Eine wunderbare Symbiose: Die Befruchtung ist nur der halbe Weg zur Entwicklung des Individuums
Von Christiane Nüsslein-Volhard
Wer kann was Dummes, wer was Kluges denken, das nicht die Vorwelt schon gedacht!”
(Goethe)
Die
Debatte um die Forschung an menschlichen embryonalen Stammzellen wird in
Deutschland sehr aufgeregt geführt. Viel Aufmerksamkeit wird dabei der Frage
gewidmet, wann Menschsein beginnt. Das Leben eines Individuums beginnt mit
der Befruchtung, mit der Verschmelzung von Spermium und Ei. Daraus wird abgeleitet,
mit der Vereinigung von mütterlichem und väterlichem Genom enthielte das
befruchtete Ei das volle Programm zur Menschwerdung und daher handele es
sich bei einer befruchteten Eizelle schon im vollen Sinne um menschliches
Leben.

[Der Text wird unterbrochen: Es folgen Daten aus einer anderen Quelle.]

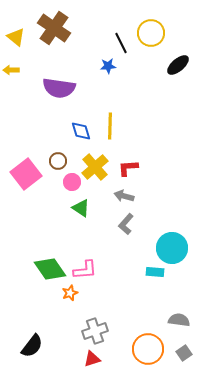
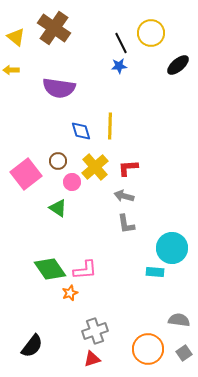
blue star: moved 11 px right
green triangle: moved 23 px left
gray L-shape: rotated 50 degrees counterclockwise
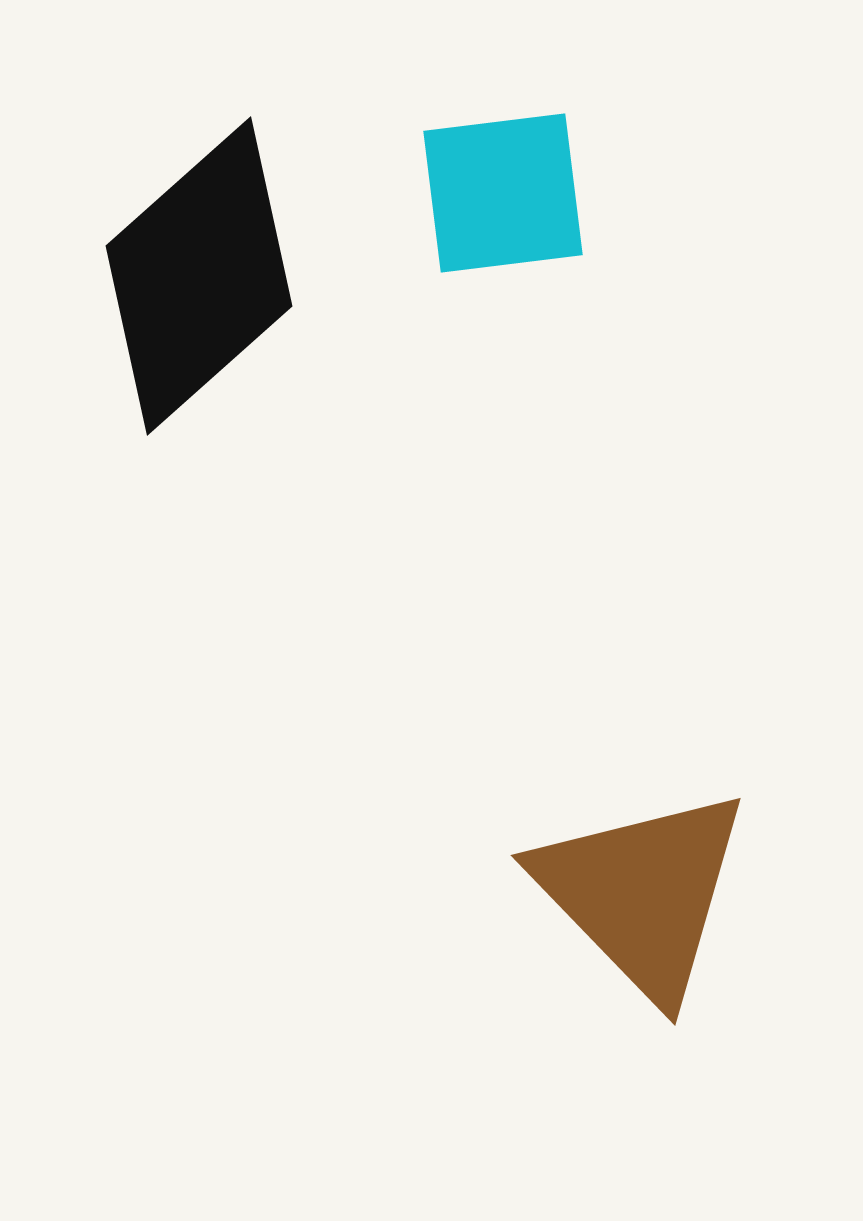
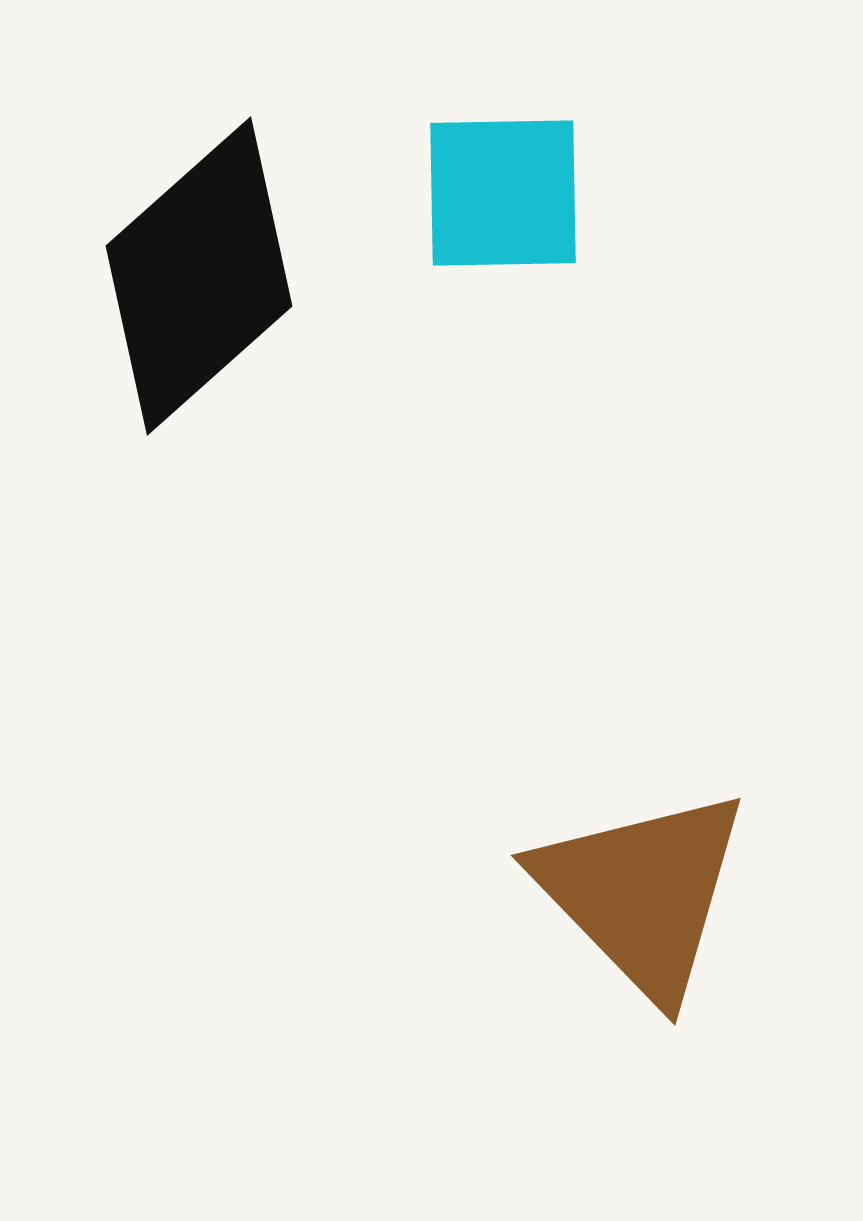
cyan square: rotated 6 degrees clockwise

Ganz abgesehen davon, dass ein Programm nicht gleichzusetzen ist mit
seinem Resultat, ist diese Aussage auch aus weiteren gewichtigen Gründen
nicht richtig.
Das
Programm des Embryos ist zwar vollständig, was die genetische Ausstattung
betrifft. Dieses Programm läuft aber nicht von alleine bis zur Geburt ab.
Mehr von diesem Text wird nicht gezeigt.